As a sensible individual, I gained’t counsel particular instruments with out understanding your present information analytics challenges. I like to recommend fastidiously figuring out your present wants after which in search of the precise software. Most significantly, in the event you’re happy together with your present analytical platform, don’t change it only for the sake of utilizing the most recent fashionable software.

Nevertheless, in the event you’re :

  • struggling to question complicated multidimensional enterprise fashions,
  • struggling to use complicated safety that should align with company hierarchical safety fashions,
  • struggling to jot down complicated calculation for superior analytics,
  • struggling to handle 100s and/or 1000s of very disparate queries/dashboards,
  • struggling to open dashboards in underneath a second,
  • struggling to supply and merge information from disparate methods,
  • struggling to belief your analytics insights,

then it’s price contemplating trendy OLAP methods.
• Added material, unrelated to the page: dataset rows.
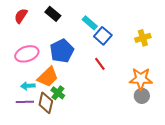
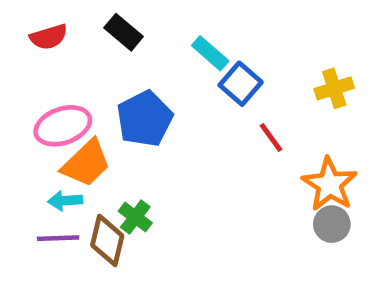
red semicircle: (21, 16) -> (49, 37), turned -140
red line: (100, 64) -> (271, 138), moved
orange trapezoid: (48, 77) -> (86, 163), moved
orange star: (141, 79) -> (329, 184), turned 30

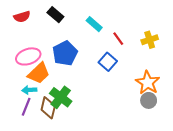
blue square: (241, 84) -> (108, 62), moved
red line: (271, 138) -> (118, 39), moved
green cross: (135, 217) -> (61, 97), size x1.5
purple line: (58, 238) -> (26, 107), turned -66

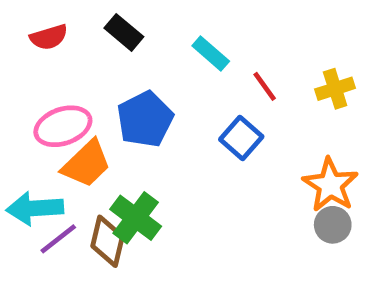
cyan arrow: (29, 90) -> (35, 208), moved, size x1.6
purple line: (26, 107) -> (58, 239), turned 30

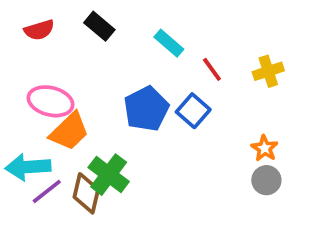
blue pentagon: (145, 119) -> (146, 109), moved
pink ellipse: (63, 126) -> (51, 101), turned 33
orange star: (330, 185) -> (265, 148), size x0.6

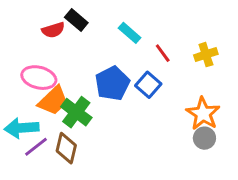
red semicircle: (39, 30) -> (53, 30), moved
orange star: (265, 148) -> (203, 114), size x1.6
green cross: (109, 175) -> (76, 112), moved

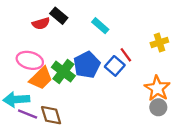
red line: (163, 53) -> (126, 55), moved
green cross: (76, 112) -> (63, 72), moved
purple line: (36, 147) -> (28, 114), turned 60
brown diamond: (66, 148) -> (51, 115), turned -30

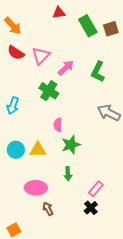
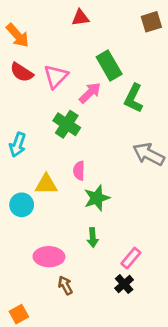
green rectangle: (88, 26) -> (109, 65), moved
brown square: (111, 29) -> (151, 22), moved
yellow triangle: (38, 150) -> (46, 184), moved

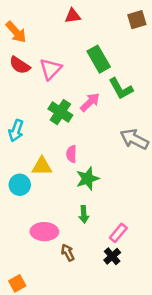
pink arrow: (90, 93) -> (90, 102), moved
green L-shape: (134, 98) -> (121, 89), turned -55
brown arrow: (65, 285) -> (68, 253), moved

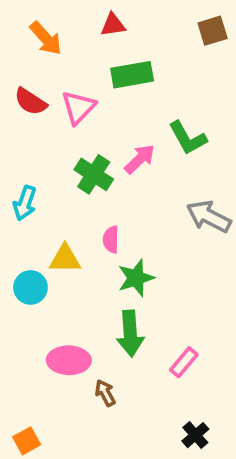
orange arrow: (16, 32) -> (46, 38), moved
green rectangle: (99, 59) -> (132, 75), moved, turned -70
green arrow: (84, 214) -> (130, 333), size x1.6
black cross: (112, 256) -> (195, 435), moved

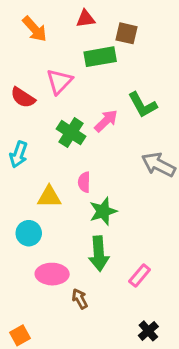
brown square: (213, 31) -> (126, 33), moved, turned 30
red semicircle: (30, 102) -> (23, 98), moved
cyan circle: (30, 287) -> (29, 233), moved

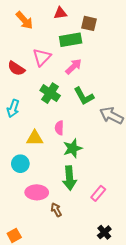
green L-shape: (143, 105) -> (84, 96), moved
pink arrow: (106, 121) -> (74, 66), moved

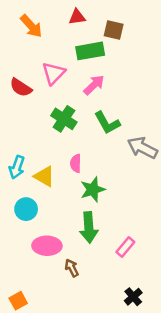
cyan arrow: (13, 108) -> (17, 167), moved
yellow triangle: (35, 138) -> (44, 176), turned 30

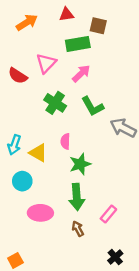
orange arrow: (31, 26) -> (27, 22), turned -80
brown arrow: (72, 268) -> (78, 229), moved

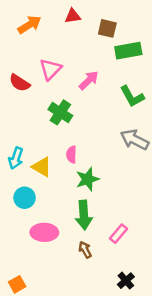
green rectangle: (78, 44) -> (128, 51), moved
green L-shape: (93, 106) -> (132, 96), moved

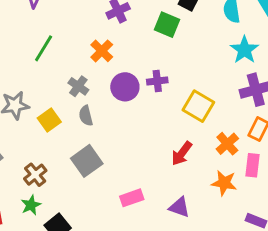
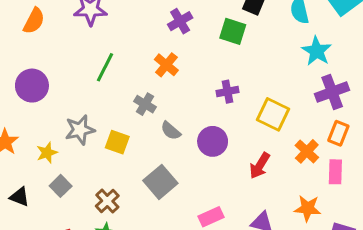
purple circle: (125, 87) -> (213, 141), moved
gray semicircle: (86, 116) -> (171, 131), moved, turned -30
yellow square: (49, 120) -> (117, 142), turned -30
orange star: (224, 183) -> (308, 208), moved

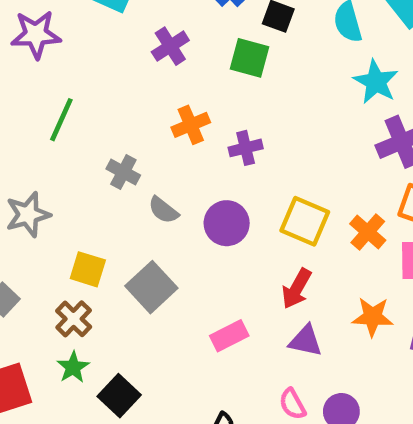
orange cross: (166, 65) -> (191, 125), moved, turned 30
yellow square: (273, 114) -> (305, 221), moved
yellow square: (117, 142) -> (88, 269), moved
red arrow: (260, 166) -> (297, 289), moved

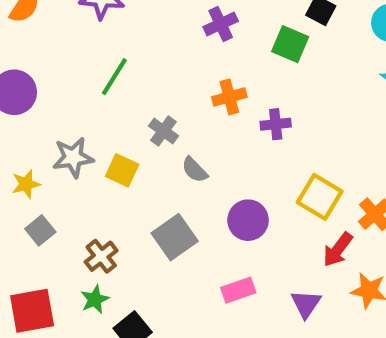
purple circle: (227, 223) -> (248, 220), moved
yellow square: (88, 269) -> (122, 170), moved
red arrow: (297, 289) -> (338, 250), moved
purple triangle: (306, 341) -> (306, 304), turned 44

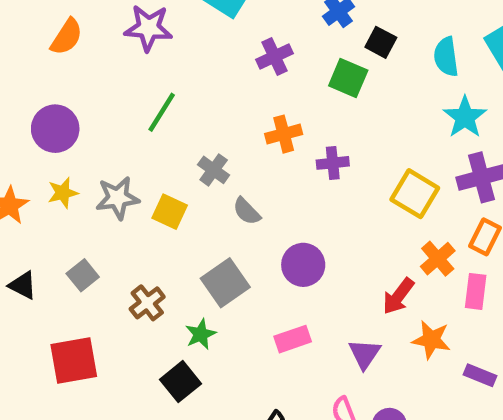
yellow star: (26, 184) -> (63, 193), moved
yellow square: (320, 197) -> (415, 194), moved
green star: (95, 299) -> (201, 334), moved

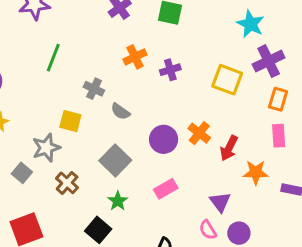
gray star: (118, 198) -> (46, 148), moved
orange cross: (438, 259) -> (199, 133), moved
green star: (201, 334) -> (118, 201), moved
purple triangle: (365, 354) -> (220, 202), moved

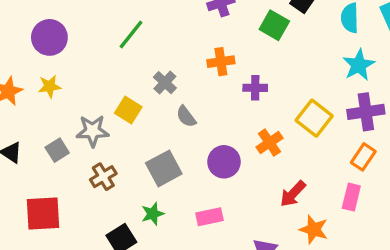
orange cross: (199, 133) -> (269, 143), moved

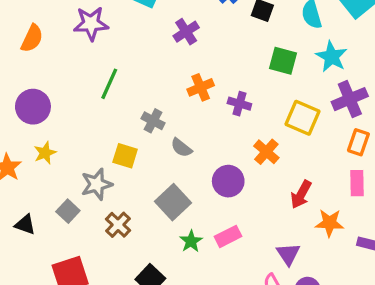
green square: (274, 25) -> (283, 61), moved
purple cross: (255, 88) -> (239, 104), turned 30
green star: (153, 214) -> (191, 241), moved

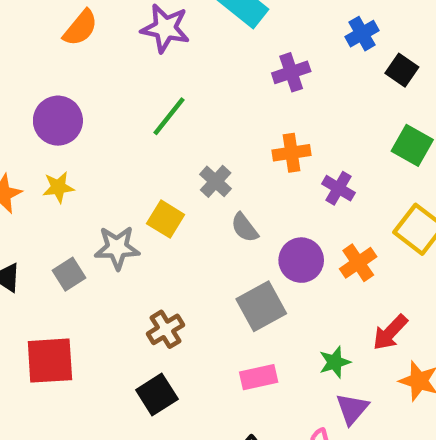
purple circle: (228, 181) -> (301, 260), moved
gray square: (173, 202) -> (261, 306), moved
brown cross: (118, 225) -> (165, 329), moved
pink rectangle: (228, 236) -> (259, 377), moved
green star: (191, 241) -> (335, 362), moved

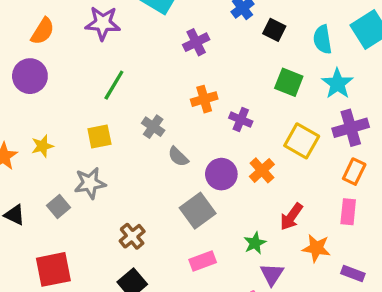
purple circle: (58, 121) -> (30, 76), moved
yellow square: (166, 219) -> (99, 136), moved, turned -35

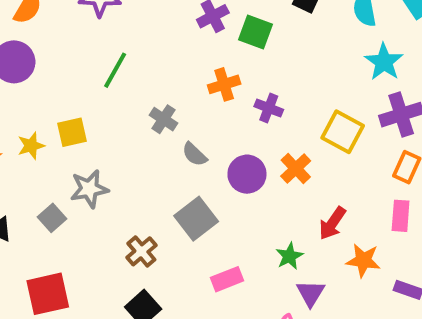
green square: (289, 82) -> (256, 32), moved
yellow square: (99, 136) -> (72, 132), moved
gray square: (198, 211) -> (196, 219), moved

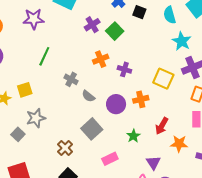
green square: (256, 32) -> (115, 31), turned 30
orange cross: (296, 169) -> (141, 99), turned 35
green star: (289, 256) -> (133, 136), moved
Relaxation assured, they don’t seem to be out of date and are right here for some time. Fashionable OLAP instruments are actively developed and keep related in 2024. Furthermore, they profit from the most recent advances in:

  • big-data applied sciences,
  • self-service options,
  • generative AI,

to implement new options or full present ones to enhance the productiveness of the top customers. However it is a subject for a future put up. So keep tuned!

The reader can discover the obtainable OLAP servers on this Wikipedia web page.